Nicolas et Bruno: « Avec Vampires en toute intimité, on voulait une version française fidèle et complètement personnelle »
La personne aux 2 personnes (2007) fut pour beaucoup une vrai découverte cinématographique, au même titre que Steak (2006) de Quentin Dupieux. Humour nonsensique, renversement des codes de communication, détournements assumés de films d’entreprise et, en même temps, derrière ce registre soutenu se cache une vraie réflexion sur le monde du travail. Rencontre avec Nicolas Charlet et Bruno Lavaine dont les messages à caractère informatif furent de petites merveilles situationnistes sur Canal Plus, avec bon nombre de personnages cultes (comme les fameux Berthier, Ranu ou Leguélec..).
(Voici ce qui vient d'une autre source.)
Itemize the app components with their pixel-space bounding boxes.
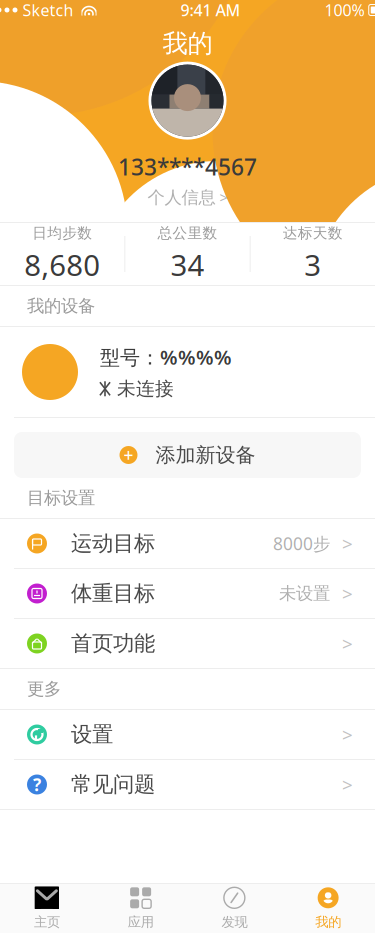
staticText: 运动目标 [71, 530, 155, 557]
staticText: 设置 [71, 721, 113, 748]
staticText: + [124, 444, 134, 466]
staticText: 34 [170, 245, 204, 284]
button[interactable]: 运动目标 [0, 519, 375, 568]
staticText: > [342, 722, 353, 747]
staticText: > [220, 188, 228, 207]
staticText: 8000步 [273, 532, 330, 555]
staticText: 日均步数 [32, 224, 92, 242]
staticText: 100% [324, 0, 364, 21]
staticText: 总公里数 [158, 224, 218, 242]
staticText: 常见问题 [71, 771, 155, 798]
staticText: 目标设置 [27, 487, 95, 509]
button[interactable]: 个人信息 [138, 182, 238, 210]
staticText: 型号：%%%% [100, 344, 232, 370]
button[interactable]: 设置 [0, 710, 375, 759]
staticText: 未连接 [117, 377, 174, 400]
staticText: 133****4567 [118, 152, 257, 182]
button[interactable]: ? [0, 760, 375, 809]
staticText: 发现 [221, 914, 247, 930]
button[interactable]: 体重目标 [0, 569, 375, 618]
staticText: > [342, 581, 353, 606]
staticText: ? [33, 773, 41, 796]
button[interactable]: + [14, 432, 361, 478]
staticText: Sketch [22, 0, 74, 21]
button[interactable]: 发现 [188, 884, 281, 933]
staticText: > [342, 631, 353, 656]
staticText: > [342, 531, 353, 556]
staticText: 个人信息 [148, 187, 216, 208]
staticText: 达标天数 [283, 224, 343, 242]
button[interactable]: 我的 [281, 884, 375, 933]
staticText: 首页功能 [71, 630, 155, 657]
button[interactable]: 首页功能 [0, 619, 375, 668]
staticText: 体重目标 [71, 580, 155, 607]
staticText: 主页 [34, 914, 60, 930]
staticText: 未设置 [279, 583, 330, 604]
staticText: 应用 [128, 914, 154, 930]
staticText: > [342, 772, 353, 797]
staticText: 9:41 AM [180, 0, 240, 21]
button[interactable]: 主页 [0, 884, 94, 933]
button[interactable]: 应用 [94, 884, 188, 933]
staticText: 更多 [27, 678, 61, 700]
staticText: 我的 [315, 914, 341, 930]
staticText: 我的 [162, 28, 212, 59]
staticText: 我的设备 [27, 295, 95, 317]
staticText: 添加新设备 [156, 443, 256, 467]
staticText: 8,680 [24, 245, 100, 284]
staticText: 3 [304, 245, 321, 284]
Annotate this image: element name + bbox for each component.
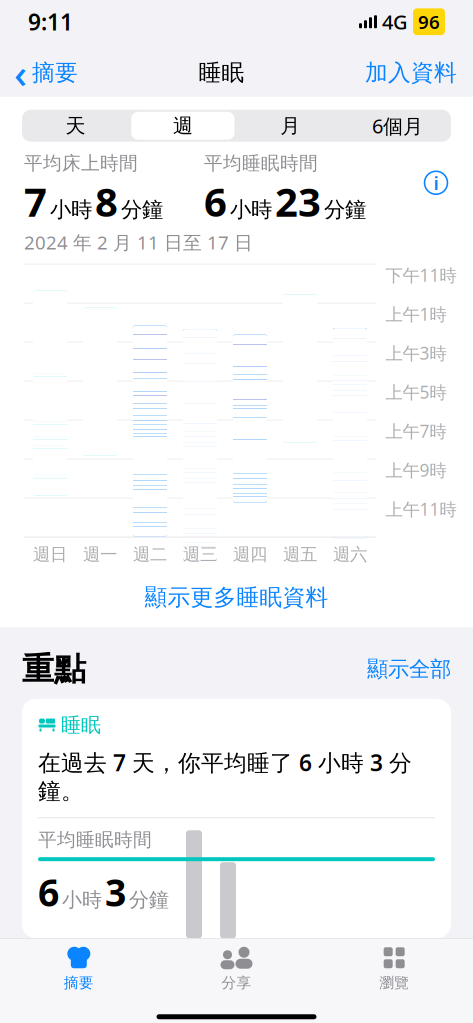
staticText: 睡眠 (198, 59, 244, 87)
staticText: 平均睡眠時間 (38, 828, 152, 851)
button[interactable]: 週 (129, 110, 236, 142)
staticText: ‹ (14, 46, 27, 99)
button[interactable]: 分享 (158, 938, 315, 992)
button[interactable]: 瀏覽 (315, 938, 473, 992)
staticText: 分享 (222, 974, 252, 992)
staticText: 週三 (183, 544, 217, 565)
staticText: 6 (204, 175, 227, 228)
button[interactable]: 摘要 (0, 938, 158, 992)
staticText: 平均床上時間 (24, 152, 138, 175)
staticText: 上午7時 (386, 420, 446, 443)
button[interactable]: 加入資料 (365, 53, 473, 93)
staticText: 週六 (333, 544, 367, 565)
staticText: 週四 (233, 544, 267, 565)
staticText: 顯示更多睡眠資料 (144, 584, 328, 611)
staticText: 小時 (62, 888, 102, 912)
staticText: 上午5時 (386, 381, 446, 404)
button[interactable]: 睡眠 (22, 699, 451, 938)
staticText: 睡眠 (61, 713, 101, 737)
staticText: 8 (95, 175, 118, 228)
staticText: 分鐘 (324, 197, 366, 223)
staticText: 9:11 (28, 7, 73, 37)
staticText: 上午3時 (386, 342, 446, 365)
staticText: 天 (66, 114, 86, 138)
staticText: 摘要 (32, 59, 78, 87)
staticText: 週五 (283, 544, 317, 565)
staticText: 23 (275, 175, 321, 228)
staticText: 週二 (133, 544, 167, 565)
staticText: 月 (280, 114, 300, 138)
staticText: 6 (38, 867, 59, 917)
staticText: 週一 (83, 544, 117, 565)
button[interactable]: 天 (22, 110, 129, 142)
staticText: 上午11時 (386, 498, 456, 521)
staticText: 上午1時 (386, 303, 446, 326)
button[interactable]: 顯示全部 (367, 656, 451, 682)
staticText: i (434, 170, 438, 195)
staticText: 平均睡眠時間 (204, 152, 318, 175)
staticText: 小時 (230, 197, 272, 223)
staticText: 週 (173, 114, 193, 138)
staticText: 上午9時 (386, 459, 446, 482)
staticText: 摘要 (64, 974, 94, 992)
staticText: 96 (418, 9, 440, 34)
staticText: 瀏覽 (379, 974, 409, 992)
staticText: 分鐘 (129, 888, 169, 912)
staticText: 顯示全部 (367, 656, 451, 682)
staticText: 在過去 7 天，你平均睡了 6 小時 3 分鐘。 (38, 747, 412, 805)
button[interactable]: 6個月 (344, 110, 451, 142)
staticText: 下午11時 (386, 264, 456, 287)
staticText: 重點 (22, 649, 86, 689)
staticText: 加入資料 (365, 59, 457, 87)
button[interactable]: 顯示更多睡眠資料 (0, 572, 473, 623)
staticText: 2024 年 2 月 11 日至 17 日 (24, 230, 253, 255)
staticText: 週日 (33, 544, 67, 565)
button[interactable]: 資訊 (423, 152, 449, 196)
staticText: 3 (105, 867, 126, 917)
button[interactable]: 月 (236, 110, 344, 142)
staticText: 4G (377, 8, 413, 35)
staticText: 6個月 (372, 112, 423, 139)
staticText: 小時 (50, 197, 92, 223)
staticText: 分鐘 (121, 197, 163, 223)
staticText: 7 (24, 175, 47, 228)
button[interactable]: ‹ (0, 40, 78, 105)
Rencontre donc avec les meilleurs éléments de la COGIP qui font un retour à dents longues avec Vampires en toute intimité. Interview aux… deux personnes. Ou peut-être est-ce un hydre à deux têtes pensantes?
Bonjour Nicolas et Bruno. Mais bon sang, qu’est-ce que vous avez contre le céleri rémoulade vous ne l’épargniez pas dans La personne aux deux personnes. Moi, j’aime ce plat à la cantine, y en a cette semaine d’ailleurs…
Attention Dominique que les choses soient bien claires: nous n’avons absolument rien a priori contre le céleri rémoulade. C’est simplement que c’est un plat immonde c’est tout. On nous a forcés à en manger pendant des années, et maintenant on se venge, c’est aussi simple que ça. Mais attention ça n’est pas à l’individu Céleri, ni à l’individu Rémoulade que l’on s’en prend, c’est à son concept, dans sa globalité. C’est pour ainsi dire le combat de notre vie.
Vous avez dirigé Daniel Auteuil dans « la personne aux 2 personnes ». Était-ce pour faire hommage à son début de carrière cinématographique, ces comédies à la française du style « t’empêches tout le monde de dormir » ou « les sous-doués »…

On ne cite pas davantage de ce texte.